The Pirates scored 10 runs in a Tuesday night’s series-opening victory over the Chicago White Sox, so if this seems like a strange time to harp on about the offense, bear with me.
As a team, the Pirates are humming right along. They’re second in the NL in runs scored, third in wOBA and second in wRC+.
They’ve been such a dominant offense because they don’t strike out very much (19.6 K rate is second in the NL) and their .299 BABIP suggests that their hot start is at least somewhat repeatable.
So what’s the rub?
Despite the hot start, it wasn’t all that long ago that the Pirates’ offense was in a pretty rough slump. They scored just nine runs total in a four-game sweep at the hands of the Washington Nationals from April 30 to May 3.
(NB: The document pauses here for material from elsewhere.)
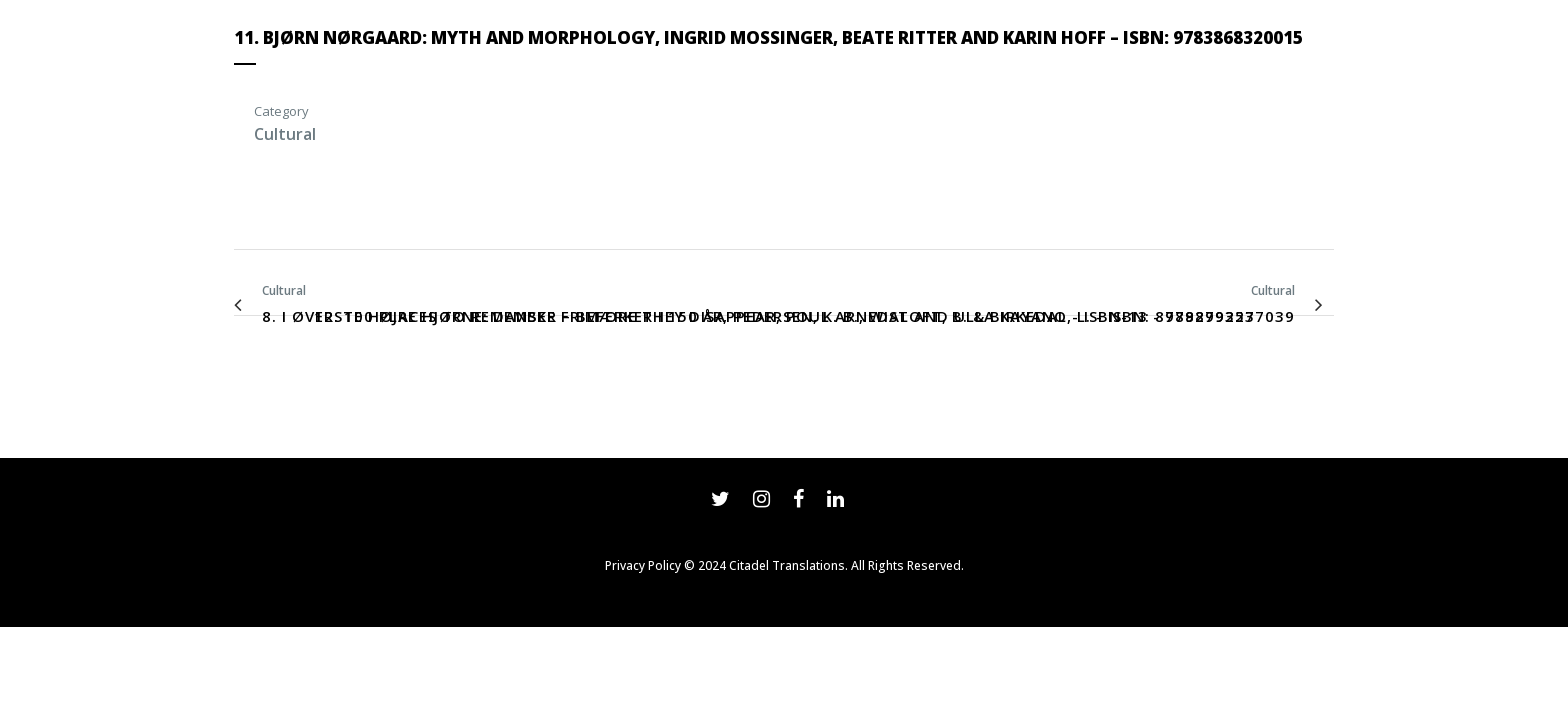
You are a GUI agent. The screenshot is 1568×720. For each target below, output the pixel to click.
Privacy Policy (643, 565)
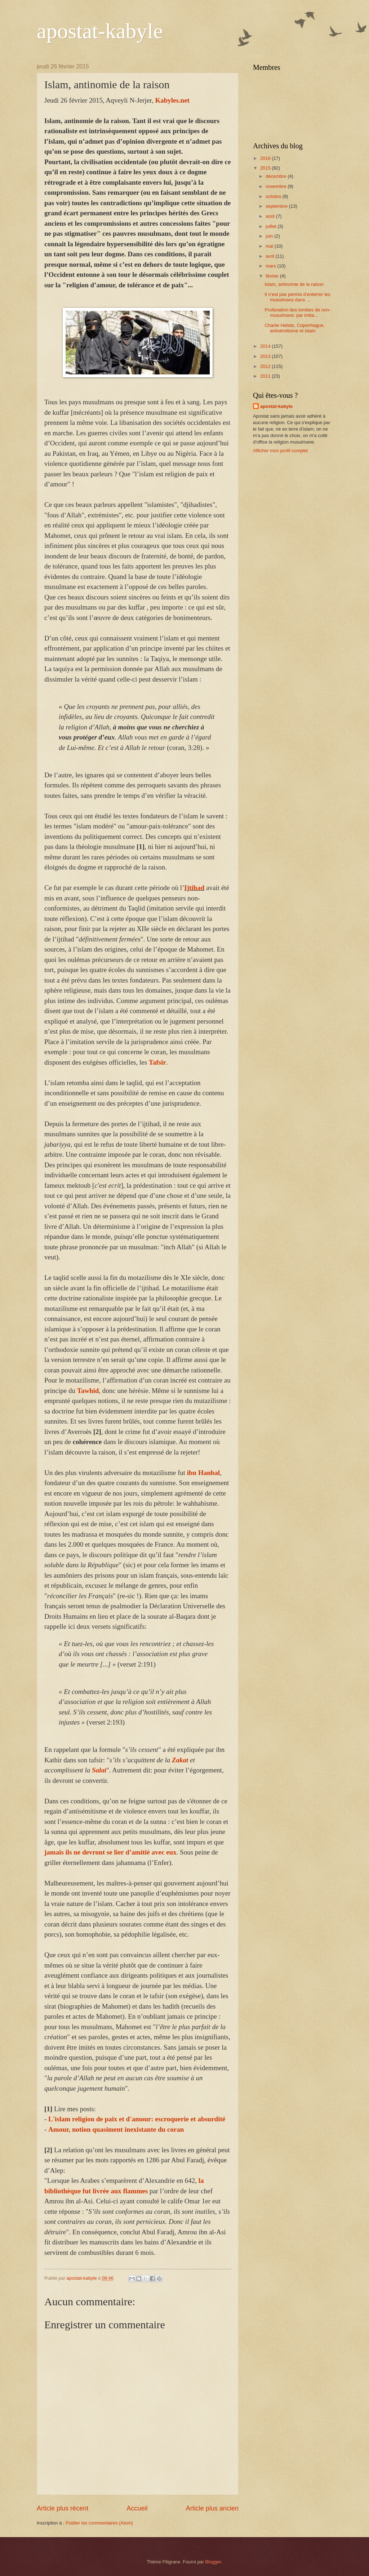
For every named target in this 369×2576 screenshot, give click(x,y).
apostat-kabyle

I’ve written a good bit that the Pirates pitching staff seems pretty average, which means that maximizing runs scored will be important to the Pirates’ fortunes. They’re 17-2 when scoring five runs or more this season and 3-14 when scoring four runs or fewer.
In that regard, the Pirates have made a mess of the top of the batting order.
Pirates leadoff hitters this season have a .673 OPS, their No. 2 hitters have a .659 OPS and their No. 4 hitters, which have been almost exclusively Josh Bell, have a .661 OPS. Outside of the pitcher’s spot, those are the Pirates three worst hitting places in the batting order — and they’re getting all the at-bats.
The Pirates’ most productive spot has been No. 6, usually Francisco Cervelli, which has a 1.050 OPS. That spot has 149 plate appearances. The Pirates’ leadoff hitters have 171. Just 22 percent of the way through the season, the leadoff spot already has 22 more plate appearances. Projected out, that’s 100 fewer plate appearances for hitters that have an OPS that is over 1.5 times better than those above them in the batting order.
Perhaps ironically, the Nationals, while sweeping the Pirates, also showed them the way forward. Washington has batted top hitter Bryce Harper first eight times this season, including three of the four times they played the Pirates.
It’s not like the fact that the player that hits first gets the most plate appearances is breaking news. The Chicago Cubs hit Anthony Rizzo first 14 times last year.
The biggest drawback to putting a team’s most talented hitter in the top spot for an NL team is that they’ll frequently be hitting behind the pitcher. The Nationals found their way around that by batting their pitcher eighth and Wilmer Difo ninth. Difo went 5 for 7 with four walks for the Pirates while hitting ninth, providing Harper with plenty of opportunities to drive in runs.
“We’ve talked about it,” Pirates manager Clint Hurdle said. “It’s not something that just got invented. As you model it, they have the personnel that falls right into place and give them the credit for putting it in. Give the manager credit for setting it up that way and give the players the credit for performing in their skillsets. It can be challenging, as we’ve just gone through and seen.”
Hurdle is right that the Nationals deserve credit for setting their lineup in a fashion that takes full advantage of their personnel, but the Pirates have the personnel to do something similar. Starling Marte is one of the best hitters on the team, if not the best hitter, and has the speed to be a prototypical leadoff hitter. He’s hit leadoff 242 times in his career, more than he’s hit anywhere else, and this year, he’s on pace to triple his career walk totals.
He is, in a nutshell, a pretty much perfect leadoff hitter, but he’s spent most of this season batting third. Meanwhile, Cervelli and Corey Dickerson, who have been the team’s two best hitters, have been hitting fifth and sixth.
The Pirates don’t currently have a high-OBP, low-power hitter like Difo, but Adam Frazier would certainly better suited for that role than his current role getting the majority of the team’s at-bats hitting leadoff. When Josh Harrison returns, he would also be a good fit for that spot.
The Pirates offense has been doing pretty well this season, but they’re also leaving runs on the table by refusing to optimize their batting order.